(Items listed in a dataset)

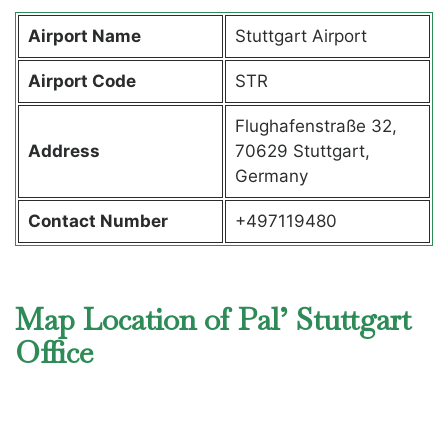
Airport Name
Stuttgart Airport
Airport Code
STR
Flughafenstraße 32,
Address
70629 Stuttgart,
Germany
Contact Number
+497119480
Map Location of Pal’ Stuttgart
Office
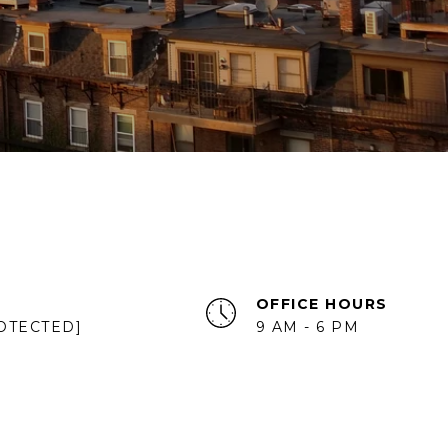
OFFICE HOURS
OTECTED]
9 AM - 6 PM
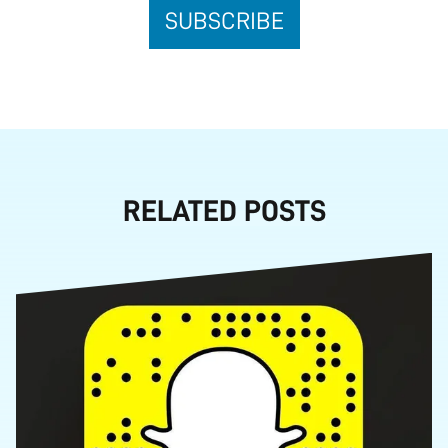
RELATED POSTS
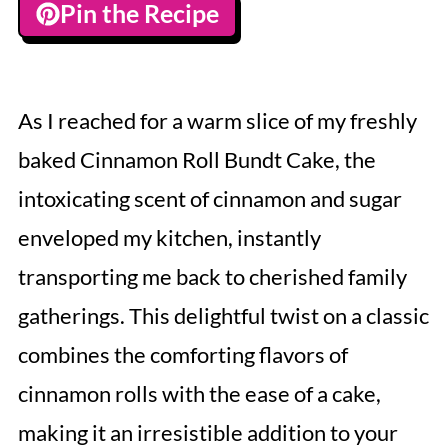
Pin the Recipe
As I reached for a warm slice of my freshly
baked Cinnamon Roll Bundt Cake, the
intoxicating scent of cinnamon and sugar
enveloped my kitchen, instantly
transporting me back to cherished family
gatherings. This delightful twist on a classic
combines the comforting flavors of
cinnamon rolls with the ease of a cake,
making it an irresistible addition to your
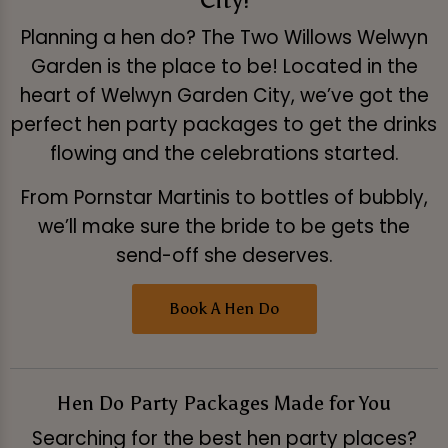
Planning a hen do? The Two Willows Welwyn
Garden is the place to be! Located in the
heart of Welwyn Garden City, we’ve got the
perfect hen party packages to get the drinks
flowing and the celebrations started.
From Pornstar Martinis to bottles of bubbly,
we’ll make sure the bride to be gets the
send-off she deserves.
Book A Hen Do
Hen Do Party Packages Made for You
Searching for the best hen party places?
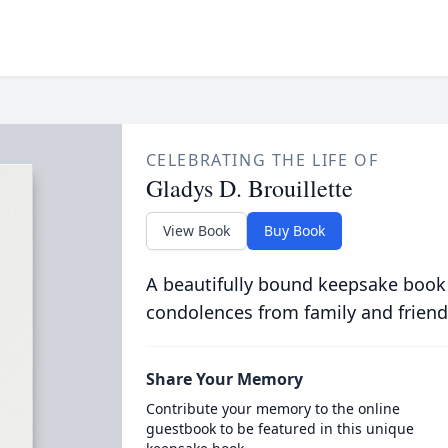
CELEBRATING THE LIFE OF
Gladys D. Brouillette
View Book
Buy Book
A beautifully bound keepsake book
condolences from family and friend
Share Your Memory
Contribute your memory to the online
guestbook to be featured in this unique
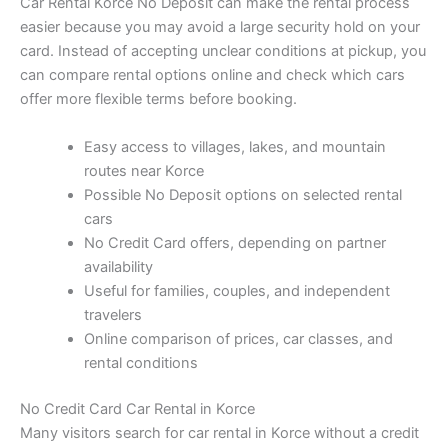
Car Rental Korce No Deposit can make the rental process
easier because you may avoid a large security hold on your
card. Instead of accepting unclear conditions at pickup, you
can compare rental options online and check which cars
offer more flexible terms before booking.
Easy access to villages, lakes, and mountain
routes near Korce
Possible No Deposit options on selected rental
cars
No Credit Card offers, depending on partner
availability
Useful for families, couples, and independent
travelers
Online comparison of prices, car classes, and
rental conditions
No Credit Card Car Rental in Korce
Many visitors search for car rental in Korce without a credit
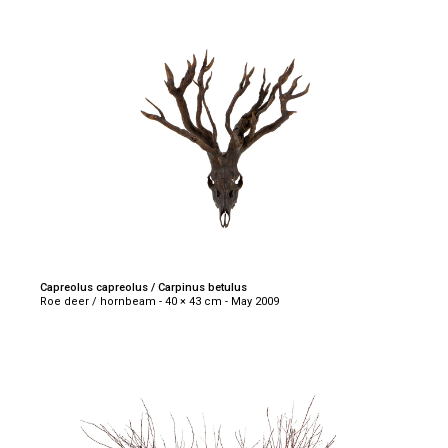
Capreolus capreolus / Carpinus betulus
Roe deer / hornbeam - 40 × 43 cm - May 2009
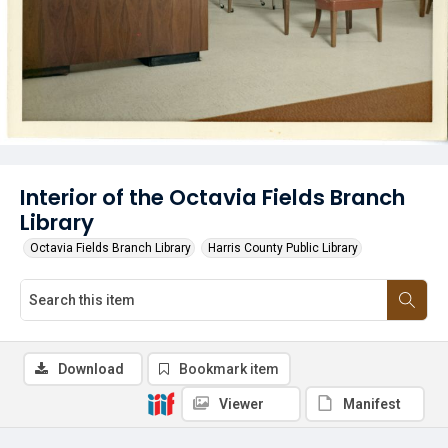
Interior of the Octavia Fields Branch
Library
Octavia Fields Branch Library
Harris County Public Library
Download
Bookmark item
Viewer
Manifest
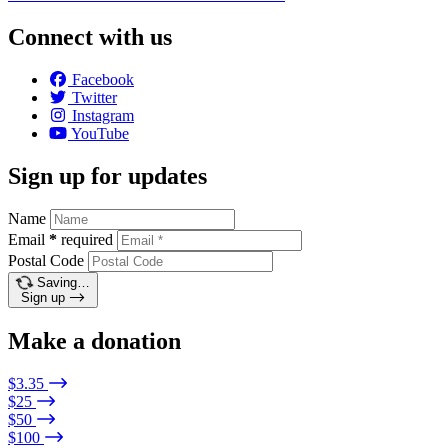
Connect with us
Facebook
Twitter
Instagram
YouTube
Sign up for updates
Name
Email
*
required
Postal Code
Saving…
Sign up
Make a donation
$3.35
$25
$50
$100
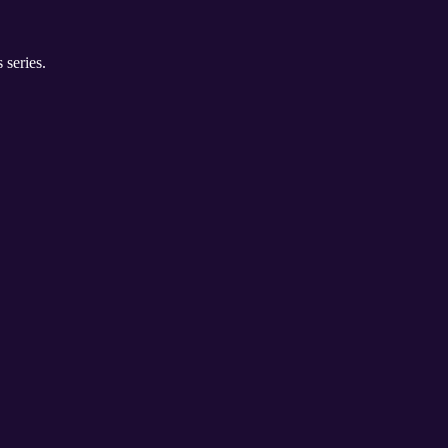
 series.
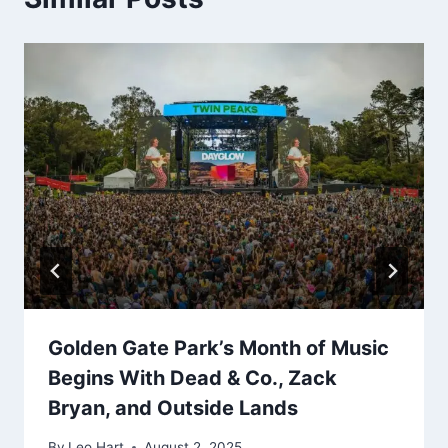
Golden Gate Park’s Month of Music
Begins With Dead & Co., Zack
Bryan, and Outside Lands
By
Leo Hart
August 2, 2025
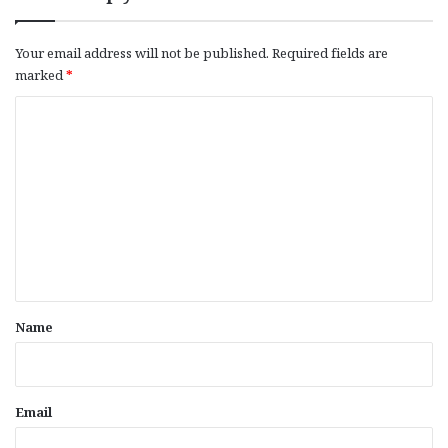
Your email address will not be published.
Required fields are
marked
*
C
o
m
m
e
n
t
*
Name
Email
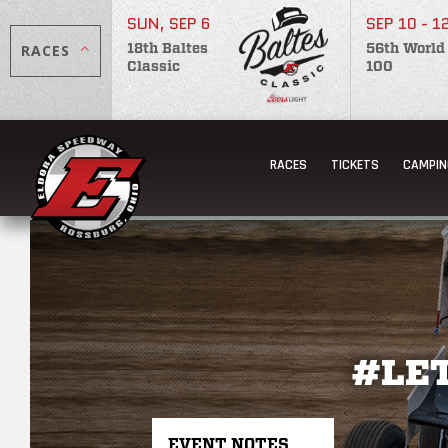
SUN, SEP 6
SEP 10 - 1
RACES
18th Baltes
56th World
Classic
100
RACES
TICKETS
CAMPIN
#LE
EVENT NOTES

TASK OBJECTIVE: Above are some records; quote exactly and only the lines that begin at the line containing "Map Location of Pal’ Stuttgart" and stop after the line containing "making it an irresistible addition to your", leaving out the pictures.

RESPONSE BELOW:
Map Location of Pal’ Stuttgart
Office
OFFICE HOURS
OTECTED]
9 AM - 6 PM
RELATED POSTS
Pin the Recipe
As I reached for a warm slice of my freshly
baked Cinnamon Roll Bundt Cake, the
intoxicating scent of cinnamon and sugar
enveloped my kitchen, instantly
transporting me back to cherished family
gatherings. This delightful twist on a classic
combines the comforting flavors of
cinnamon rolls with the ease of a cake,
making it an irresistible addition to your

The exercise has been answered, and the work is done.